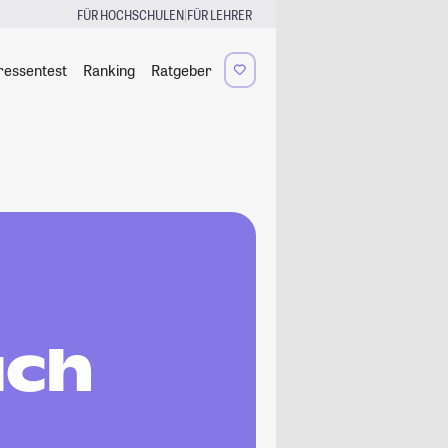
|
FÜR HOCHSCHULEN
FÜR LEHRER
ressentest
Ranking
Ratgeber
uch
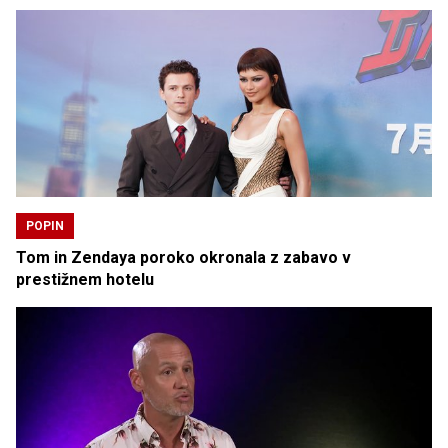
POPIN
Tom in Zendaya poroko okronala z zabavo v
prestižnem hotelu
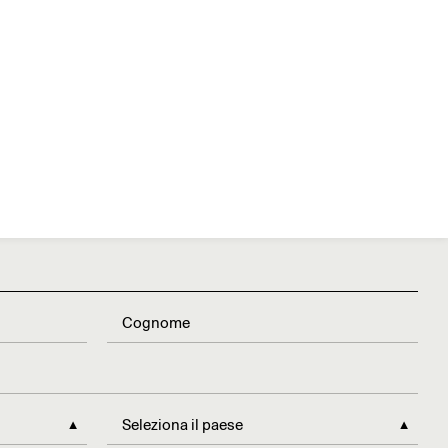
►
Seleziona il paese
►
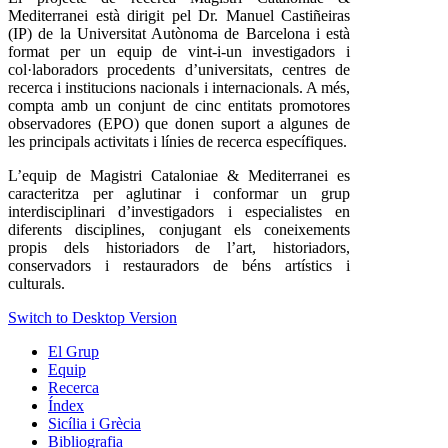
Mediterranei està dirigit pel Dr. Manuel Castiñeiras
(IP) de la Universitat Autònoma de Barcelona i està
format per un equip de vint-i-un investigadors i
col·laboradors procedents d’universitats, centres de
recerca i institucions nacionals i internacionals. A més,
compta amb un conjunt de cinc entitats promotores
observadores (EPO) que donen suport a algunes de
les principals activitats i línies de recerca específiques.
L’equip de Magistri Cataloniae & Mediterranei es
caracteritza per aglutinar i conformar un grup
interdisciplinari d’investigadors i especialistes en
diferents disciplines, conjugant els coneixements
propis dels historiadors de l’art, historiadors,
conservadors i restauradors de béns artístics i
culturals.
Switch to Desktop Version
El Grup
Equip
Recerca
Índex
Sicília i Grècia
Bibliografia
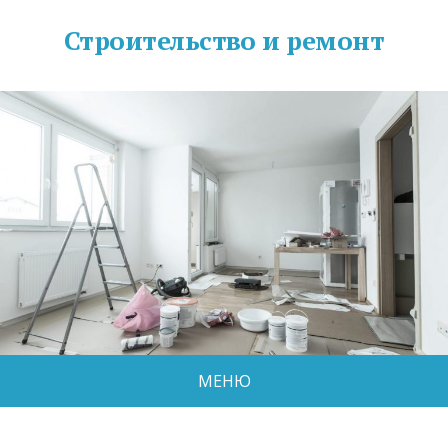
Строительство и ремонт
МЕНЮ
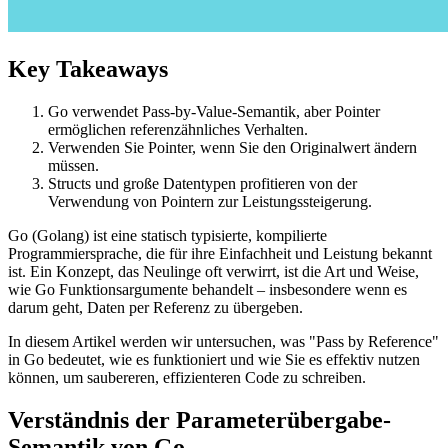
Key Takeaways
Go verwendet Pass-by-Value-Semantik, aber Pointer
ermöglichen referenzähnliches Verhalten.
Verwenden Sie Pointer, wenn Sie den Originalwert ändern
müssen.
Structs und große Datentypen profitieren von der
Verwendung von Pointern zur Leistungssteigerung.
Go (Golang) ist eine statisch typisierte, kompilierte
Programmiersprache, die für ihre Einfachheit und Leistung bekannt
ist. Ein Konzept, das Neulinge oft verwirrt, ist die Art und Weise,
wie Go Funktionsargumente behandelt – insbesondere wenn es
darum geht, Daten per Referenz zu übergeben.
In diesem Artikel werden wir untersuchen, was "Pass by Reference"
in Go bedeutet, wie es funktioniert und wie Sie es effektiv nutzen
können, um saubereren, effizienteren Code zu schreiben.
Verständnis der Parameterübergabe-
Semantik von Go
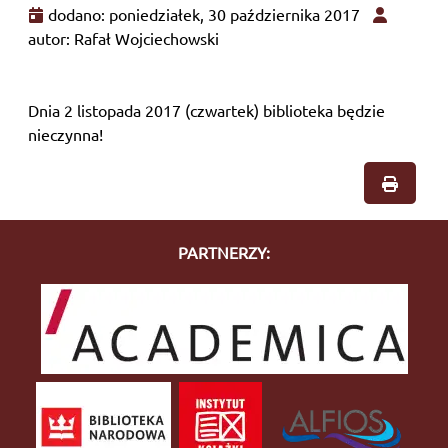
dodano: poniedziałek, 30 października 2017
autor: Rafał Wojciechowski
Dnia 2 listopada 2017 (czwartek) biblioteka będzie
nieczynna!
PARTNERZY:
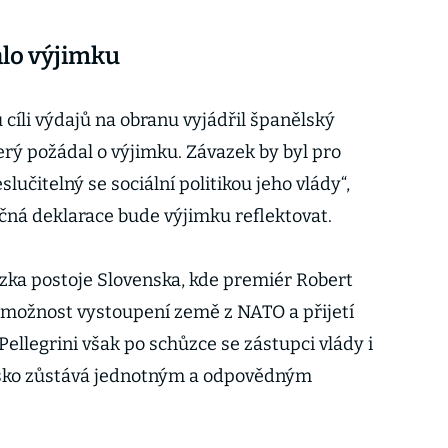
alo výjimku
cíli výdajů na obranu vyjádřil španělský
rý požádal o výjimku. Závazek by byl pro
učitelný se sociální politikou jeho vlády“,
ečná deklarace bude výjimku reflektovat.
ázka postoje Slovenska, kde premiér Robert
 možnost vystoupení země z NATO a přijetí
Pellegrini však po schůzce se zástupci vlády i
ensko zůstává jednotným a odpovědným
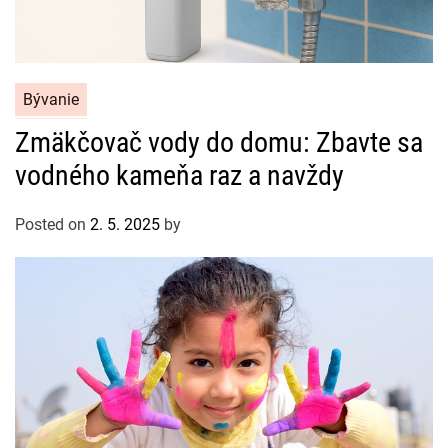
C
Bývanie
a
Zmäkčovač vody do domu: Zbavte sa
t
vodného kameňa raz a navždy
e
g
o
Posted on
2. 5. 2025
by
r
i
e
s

+===+

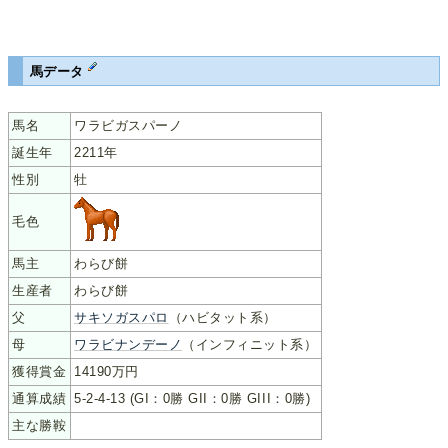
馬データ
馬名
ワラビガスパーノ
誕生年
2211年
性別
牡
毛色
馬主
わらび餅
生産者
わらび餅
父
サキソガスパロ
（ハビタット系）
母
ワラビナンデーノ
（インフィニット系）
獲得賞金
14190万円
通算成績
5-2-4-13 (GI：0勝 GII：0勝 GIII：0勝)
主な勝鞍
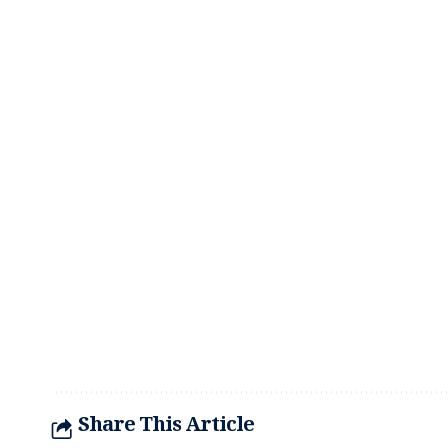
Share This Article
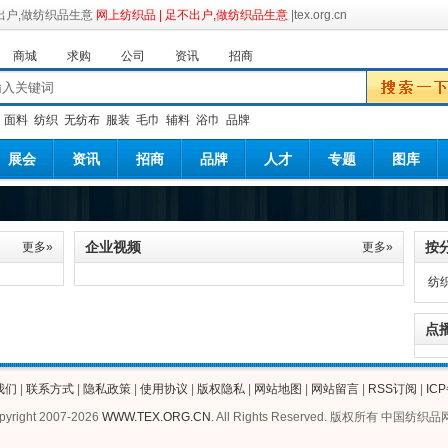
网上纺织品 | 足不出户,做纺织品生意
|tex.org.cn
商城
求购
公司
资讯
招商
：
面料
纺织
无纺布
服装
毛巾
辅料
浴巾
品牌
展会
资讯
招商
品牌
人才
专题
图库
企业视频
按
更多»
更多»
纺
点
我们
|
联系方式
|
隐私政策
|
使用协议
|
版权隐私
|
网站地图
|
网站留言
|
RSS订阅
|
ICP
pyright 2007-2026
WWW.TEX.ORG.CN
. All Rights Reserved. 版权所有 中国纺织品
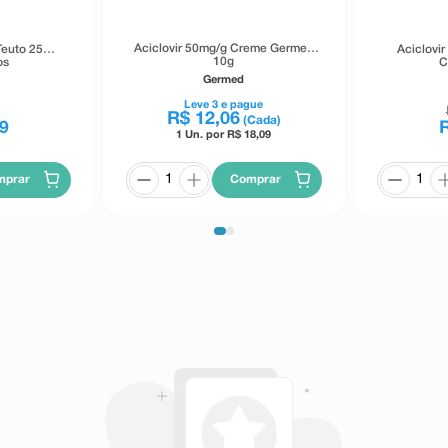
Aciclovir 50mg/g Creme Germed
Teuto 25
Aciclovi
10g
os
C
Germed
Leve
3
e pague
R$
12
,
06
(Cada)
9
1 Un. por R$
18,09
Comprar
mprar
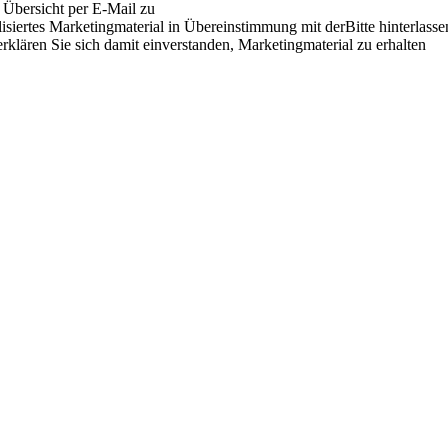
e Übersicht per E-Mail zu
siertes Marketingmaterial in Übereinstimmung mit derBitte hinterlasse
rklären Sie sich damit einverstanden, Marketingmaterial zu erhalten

+===+

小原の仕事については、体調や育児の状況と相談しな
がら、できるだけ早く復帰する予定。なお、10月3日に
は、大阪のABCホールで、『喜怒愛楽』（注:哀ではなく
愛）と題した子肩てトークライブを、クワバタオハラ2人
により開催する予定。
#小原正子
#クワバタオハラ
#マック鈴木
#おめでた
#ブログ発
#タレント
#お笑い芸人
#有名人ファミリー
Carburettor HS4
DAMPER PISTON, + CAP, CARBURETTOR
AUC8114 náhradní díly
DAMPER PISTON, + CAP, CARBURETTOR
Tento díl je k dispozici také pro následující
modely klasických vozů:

+===+

▸ Exercise instructions: Give the count, and only the count, of lines in these records that hold the string "wenn".

▸ Exercise answer: 2